Victor dislikes him on sight, dislikes, too, the memories that Fitzpatrick stirs up of five years being taught by the Christian Brothers. He prompts other memories—of Rachel, his beautiful wife who became a celebrity, and of Victor’s own small claim to fame, as the man who would say the unsayable on the radio. But it’s the memories of school, and of one particular brother, that Victor cannot control and which eventually threaten to destroy his sanity.

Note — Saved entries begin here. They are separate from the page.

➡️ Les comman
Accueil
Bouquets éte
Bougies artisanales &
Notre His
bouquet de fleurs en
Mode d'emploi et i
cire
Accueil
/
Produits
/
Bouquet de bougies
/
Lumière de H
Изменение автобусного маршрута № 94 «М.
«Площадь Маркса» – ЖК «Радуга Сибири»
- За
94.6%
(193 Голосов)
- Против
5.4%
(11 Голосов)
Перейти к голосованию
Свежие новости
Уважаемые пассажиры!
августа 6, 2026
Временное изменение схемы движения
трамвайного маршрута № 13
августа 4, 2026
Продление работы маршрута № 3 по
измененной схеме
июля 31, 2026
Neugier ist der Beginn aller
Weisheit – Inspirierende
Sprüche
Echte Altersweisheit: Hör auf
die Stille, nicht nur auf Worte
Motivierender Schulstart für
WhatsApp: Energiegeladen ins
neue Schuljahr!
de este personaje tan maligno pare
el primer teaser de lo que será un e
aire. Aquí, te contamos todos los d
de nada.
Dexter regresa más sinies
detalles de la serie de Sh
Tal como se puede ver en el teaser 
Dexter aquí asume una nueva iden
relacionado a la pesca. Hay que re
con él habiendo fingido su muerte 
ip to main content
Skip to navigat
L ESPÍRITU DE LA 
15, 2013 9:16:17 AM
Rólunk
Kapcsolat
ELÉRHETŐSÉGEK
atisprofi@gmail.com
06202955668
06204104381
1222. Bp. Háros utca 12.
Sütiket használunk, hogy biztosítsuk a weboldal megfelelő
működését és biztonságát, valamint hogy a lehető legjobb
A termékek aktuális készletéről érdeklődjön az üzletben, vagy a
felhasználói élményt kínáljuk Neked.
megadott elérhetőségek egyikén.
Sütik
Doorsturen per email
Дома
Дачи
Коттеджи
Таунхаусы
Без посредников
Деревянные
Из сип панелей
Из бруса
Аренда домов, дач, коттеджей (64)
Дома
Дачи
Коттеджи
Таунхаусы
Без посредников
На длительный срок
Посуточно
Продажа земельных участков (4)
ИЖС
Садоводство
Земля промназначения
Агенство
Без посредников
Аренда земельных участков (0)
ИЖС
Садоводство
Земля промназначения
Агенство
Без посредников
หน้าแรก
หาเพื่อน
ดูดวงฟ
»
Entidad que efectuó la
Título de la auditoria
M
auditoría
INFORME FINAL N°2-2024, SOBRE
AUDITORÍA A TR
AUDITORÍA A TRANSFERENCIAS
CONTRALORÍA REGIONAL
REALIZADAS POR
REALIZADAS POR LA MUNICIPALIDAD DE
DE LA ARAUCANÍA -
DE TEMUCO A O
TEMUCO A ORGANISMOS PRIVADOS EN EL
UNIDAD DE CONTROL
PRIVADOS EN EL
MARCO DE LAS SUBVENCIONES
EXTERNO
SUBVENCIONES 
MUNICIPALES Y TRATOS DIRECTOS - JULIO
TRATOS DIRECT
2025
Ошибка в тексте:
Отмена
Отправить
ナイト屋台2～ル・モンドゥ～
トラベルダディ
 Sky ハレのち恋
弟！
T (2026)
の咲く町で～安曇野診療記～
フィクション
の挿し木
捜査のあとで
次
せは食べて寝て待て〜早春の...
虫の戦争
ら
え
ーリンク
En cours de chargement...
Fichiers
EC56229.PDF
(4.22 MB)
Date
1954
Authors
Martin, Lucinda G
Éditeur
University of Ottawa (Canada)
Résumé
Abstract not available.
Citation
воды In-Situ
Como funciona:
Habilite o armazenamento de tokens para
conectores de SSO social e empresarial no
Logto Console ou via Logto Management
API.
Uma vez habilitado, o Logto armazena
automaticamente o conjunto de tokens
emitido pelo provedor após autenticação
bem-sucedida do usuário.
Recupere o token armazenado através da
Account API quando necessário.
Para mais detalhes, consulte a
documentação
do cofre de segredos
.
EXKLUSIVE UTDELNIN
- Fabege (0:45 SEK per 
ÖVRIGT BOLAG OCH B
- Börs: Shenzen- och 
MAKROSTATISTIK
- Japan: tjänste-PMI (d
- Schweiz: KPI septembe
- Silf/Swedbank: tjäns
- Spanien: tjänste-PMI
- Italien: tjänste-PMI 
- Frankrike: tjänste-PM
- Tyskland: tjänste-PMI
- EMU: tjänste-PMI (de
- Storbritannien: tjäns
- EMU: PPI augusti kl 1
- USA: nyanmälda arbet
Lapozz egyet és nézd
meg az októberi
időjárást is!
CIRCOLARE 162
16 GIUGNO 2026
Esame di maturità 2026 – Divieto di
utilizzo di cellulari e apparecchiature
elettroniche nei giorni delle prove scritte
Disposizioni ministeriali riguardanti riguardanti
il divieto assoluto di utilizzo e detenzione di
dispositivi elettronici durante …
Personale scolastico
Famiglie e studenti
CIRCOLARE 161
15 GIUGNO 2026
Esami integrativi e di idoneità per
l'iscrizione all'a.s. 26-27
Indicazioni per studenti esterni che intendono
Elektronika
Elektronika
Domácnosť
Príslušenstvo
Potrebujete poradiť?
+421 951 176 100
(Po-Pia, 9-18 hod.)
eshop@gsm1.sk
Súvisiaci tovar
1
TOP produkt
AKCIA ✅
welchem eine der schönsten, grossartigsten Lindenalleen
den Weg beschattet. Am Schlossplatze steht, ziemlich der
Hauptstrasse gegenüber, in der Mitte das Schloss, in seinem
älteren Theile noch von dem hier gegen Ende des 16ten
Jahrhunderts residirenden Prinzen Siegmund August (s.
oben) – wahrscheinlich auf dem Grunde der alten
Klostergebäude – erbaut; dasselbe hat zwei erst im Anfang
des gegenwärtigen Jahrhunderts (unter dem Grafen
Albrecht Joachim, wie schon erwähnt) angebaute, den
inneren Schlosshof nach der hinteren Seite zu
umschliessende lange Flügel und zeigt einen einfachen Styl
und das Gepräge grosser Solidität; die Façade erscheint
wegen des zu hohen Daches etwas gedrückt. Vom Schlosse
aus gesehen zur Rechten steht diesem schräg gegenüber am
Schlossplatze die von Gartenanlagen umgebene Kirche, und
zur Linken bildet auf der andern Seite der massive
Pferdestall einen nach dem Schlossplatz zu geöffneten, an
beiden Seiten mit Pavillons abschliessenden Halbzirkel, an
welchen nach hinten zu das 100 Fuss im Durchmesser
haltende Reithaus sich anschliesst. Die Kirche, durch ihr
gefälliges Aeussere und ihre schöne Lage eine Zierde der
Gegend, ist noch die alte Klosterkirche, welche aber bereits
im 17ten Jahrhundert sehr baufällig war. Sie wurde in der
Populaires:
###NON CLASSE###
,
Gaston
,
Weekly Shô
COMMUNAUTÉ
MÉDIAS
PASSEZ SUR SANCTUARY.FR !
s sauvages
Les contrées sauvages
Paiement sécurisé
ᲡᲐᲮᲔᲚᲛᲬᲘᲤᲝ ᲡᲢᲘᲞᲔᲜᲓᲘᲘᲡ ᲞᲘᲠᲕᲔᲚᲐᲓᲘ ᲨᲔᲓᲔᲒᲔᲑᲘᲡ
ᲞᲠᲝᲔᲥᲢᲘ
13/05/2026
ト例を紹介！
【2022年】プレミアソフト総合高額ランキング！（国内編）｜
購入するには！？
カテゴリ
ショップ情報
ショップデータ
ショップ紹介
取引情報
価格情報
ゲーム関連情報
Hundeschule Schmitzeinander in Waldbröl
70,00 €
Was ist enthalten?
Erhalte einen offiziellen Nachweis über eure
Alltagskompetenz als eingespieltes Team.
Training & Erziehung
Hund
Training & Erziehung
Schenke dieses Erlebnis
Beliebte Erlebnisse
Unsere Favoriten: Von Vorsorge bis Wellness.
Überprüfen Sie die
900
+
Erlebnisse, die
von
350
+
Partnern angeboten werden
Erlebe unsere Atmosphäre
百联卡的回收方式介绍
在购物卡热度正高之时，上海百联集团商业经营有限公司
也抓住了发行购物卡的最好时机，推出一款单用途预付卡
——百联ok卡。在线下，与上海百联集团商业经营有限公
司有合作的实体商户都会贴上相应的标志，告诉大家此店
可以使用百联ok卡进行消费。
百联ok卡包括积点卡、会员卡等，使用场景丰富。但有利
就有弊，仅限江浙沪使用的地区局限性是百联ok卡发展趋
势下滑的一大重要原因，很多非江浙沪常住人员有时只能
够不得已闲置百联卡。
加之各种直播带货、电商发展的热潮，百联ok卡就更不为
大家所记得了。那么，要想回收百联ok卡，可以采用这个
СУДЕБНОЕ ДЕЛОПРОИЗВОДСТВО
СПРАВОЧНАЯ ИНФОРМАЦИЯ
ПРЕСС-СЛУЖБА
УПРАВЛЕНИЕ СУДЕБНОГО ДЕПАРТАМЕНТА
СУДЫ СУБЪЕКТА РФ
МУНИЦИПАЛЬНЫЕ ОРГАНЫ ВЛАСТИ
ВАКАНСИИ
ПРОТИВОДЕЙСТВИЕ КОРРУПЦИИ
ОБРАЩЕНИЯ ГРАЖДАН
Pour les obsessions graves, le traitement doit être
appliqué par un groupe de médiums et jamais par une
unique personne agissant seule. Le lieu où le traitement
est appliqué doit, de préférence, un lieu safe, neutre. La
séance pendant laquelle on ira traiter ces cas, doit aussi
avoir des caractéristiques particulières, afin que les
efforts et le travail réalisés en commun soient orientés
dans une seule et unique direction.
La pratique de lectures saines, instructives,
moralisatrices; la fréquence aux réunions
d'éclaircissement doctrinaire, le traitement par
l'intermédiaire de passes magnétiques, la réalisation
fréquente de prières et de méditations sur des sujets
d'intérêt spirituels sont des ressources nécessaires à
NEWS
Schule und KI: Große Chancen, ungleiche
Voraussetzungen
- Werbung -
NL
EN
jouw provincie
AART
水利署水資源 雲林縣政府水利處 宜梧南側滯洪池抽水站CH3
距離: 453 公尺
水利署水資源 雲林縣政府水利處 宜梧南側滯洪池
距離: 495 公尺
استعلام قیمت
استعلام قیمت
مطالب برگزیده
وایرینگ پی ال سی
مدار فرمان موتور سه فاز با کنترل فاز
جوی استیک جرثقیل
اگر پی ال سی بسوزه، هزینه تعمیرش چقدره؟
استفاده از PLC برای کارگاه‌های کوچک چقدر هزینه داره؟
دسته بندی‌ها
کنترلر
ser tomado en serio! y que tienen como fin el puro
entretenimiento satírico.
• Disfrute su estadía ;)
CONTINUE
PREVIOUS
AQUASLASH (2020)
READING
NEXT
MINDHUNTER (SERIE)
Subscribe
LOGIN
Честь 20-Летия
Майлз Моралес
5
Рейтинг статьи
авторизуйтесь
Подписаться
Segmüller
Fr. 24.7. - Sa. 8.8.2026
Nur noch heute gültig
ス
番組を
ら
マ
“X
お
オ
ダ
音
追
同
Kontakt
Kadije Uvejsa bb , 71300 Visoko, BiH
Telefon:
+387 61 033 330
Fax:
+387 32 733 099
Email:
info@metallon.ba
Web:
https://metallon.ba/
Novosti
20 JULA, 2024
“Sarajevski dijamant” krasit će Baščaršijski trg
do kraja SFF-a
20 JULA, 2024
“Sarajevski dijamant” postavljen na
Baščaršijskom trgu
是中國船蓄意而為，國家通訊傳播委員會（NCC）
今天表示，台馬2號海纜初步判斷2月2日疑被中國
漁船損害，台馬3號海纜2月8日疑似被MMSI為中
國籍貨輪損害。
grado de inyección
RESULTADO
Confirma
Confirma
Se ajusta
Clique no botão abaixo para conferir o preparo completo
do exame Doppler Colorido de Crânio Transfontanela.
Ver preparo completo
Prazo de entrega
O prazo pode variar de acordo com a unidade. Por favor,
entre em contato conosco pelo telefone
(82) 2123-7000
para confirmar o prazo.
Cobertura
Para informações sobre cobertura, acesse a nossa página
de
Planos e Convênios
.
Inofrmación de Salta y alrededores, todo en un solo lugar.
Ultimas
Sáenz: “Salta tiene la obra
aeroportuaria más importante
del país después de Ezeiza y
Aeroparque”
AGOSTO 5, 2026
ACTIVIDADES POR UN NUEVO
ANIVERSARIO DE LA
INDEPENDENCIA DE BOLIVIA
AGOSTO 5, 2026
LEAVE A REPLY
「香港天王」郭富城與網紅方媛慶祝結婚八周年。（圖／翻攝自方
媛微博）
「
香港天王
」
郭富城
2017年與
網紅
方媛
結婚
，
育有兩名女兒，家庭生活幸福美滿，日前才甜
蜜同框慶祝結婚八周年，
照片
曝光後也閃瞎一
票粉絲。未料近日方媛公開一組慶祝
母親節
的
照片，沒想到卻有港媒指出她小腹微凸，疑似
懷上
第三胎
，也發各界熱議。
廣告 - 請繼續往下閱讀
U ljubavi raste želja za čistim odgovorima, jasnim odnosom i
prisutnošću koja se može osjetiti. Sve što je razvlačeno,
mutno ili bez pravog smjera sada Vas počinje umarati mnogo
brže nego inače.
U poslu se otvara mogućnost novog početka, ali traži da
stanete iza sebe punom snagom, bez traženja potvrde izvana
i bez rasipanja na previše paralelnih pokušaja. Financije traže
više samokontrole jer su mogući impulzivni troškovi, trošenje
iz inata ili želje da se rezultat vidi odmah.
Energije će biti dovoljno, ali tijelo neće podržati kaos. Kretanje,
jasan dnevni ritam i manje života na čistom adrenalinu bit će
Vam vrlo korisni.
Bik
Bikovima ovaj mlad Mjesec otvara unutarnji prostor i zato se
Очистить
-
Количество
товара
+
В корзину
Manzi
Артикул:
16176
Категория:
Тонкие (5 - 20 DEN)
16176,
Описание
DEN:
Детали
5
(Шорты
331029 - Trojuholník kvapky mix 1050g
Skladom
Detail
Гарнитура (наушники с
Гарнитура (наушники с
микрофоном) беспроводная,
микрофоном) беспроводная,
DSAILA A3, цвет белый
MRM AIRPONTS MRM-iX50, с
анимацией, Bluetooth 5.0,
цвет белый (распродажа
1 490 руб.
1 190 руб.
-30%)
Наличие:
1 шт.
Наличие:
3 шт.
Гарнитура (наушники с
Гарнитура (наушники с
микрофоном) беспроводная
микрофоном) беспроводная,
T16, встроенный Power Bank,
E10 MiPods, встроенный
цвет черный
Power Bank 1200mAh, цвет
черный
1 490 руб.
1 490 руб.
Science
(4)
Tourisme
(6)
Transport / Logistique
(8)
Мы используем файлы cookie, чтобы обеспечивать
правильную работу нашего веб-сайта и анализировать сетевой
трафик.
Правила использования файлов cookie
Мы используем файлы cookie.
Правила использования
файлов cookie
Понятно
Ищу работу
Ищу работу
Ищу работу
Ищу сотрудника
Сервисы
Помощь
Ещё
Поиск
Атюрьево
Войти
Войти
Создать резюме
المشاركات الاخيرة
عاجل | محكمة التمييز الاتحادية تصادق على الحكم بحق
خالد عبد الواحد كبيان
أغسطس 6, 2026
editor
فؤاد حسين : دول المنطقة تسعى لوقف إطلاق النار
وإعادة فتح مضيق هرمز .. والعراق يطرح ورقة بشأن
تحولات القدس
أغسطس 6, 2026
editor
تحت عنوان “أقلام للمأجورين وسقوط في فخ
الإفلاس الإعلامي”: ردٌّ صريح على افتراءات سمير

Smile has all the features for which Roddy Doyle has become famous: the razor-sharp dialogue, the humor, the superb evocation of adolescence, but this is a novel unlike any he has written before. When you finish the last page you will have been challenged to reevaluate everything you think you remember so clearly.
APPLE BOOKS REVIEW
How much of our past is real and how much do we invent it ourselves? In this thoughtful novel, Irish author Roddy Doyle—who is best known for rollicking comedies like The Commitments and The Snapper—explores this weighty and complex question. The book’s protagonist, music journalist Victor Forde, never did get around to writing the big book everyone expected of him. A chance meeting with an old acquaintance at his local Dublin pub gets Victor thinking about this aspect of his past, as well as his troubled youth, his failed marriage to a TV star, and all the schoolyard bullies (and that one priest) who singled him out for abuse. Full of Doyle’s trademark dry wit and terse, hard-hitting Irish dialogue, Smile is more serious than the author’s other novels, digging deep into difficult topics like the disappointments of middle age and the failures of memory. It’s hard to say more without spoiling some of the novel’s most compelling moments, so we’ll just say that Smile left us utterly gobsmacked.
PUBLISHERS WEEKLY
The latest novel from the Booker Prize winning author of Paddy Clark Ha Ha Ha explores the intricate psychology and history of a failed Irish writer who has recently separated from his famous wife. Having rented a cheap apartment in the unnamed Irish hometown he'd left behind, Victor Forde passes his bleary nights at Donnelly's, a nondescript local pub where he soon runs into a forgotten, ornery schoolmate, Fitzpatrick. From there, the book's structure takes some twists and turns as Fitzpatrick forces Victor through difficult recollections of his Christian Brothers school years, his poignant courtship of his celebrity chef wife, and the controversial pro-choice radio interviews that made him infamous. A revelation brings the relationship between Victor and Fitzpatrick to a violent conclusion, leading to an ambiguous twist ending sure to spark debate in readers. Doyle skillfully depicts the triumphs and tragedies of the everyday, how the aging process humbles and ennobles, and how a single hasty decision made in one's youth can define and destroy a mind and thus a life.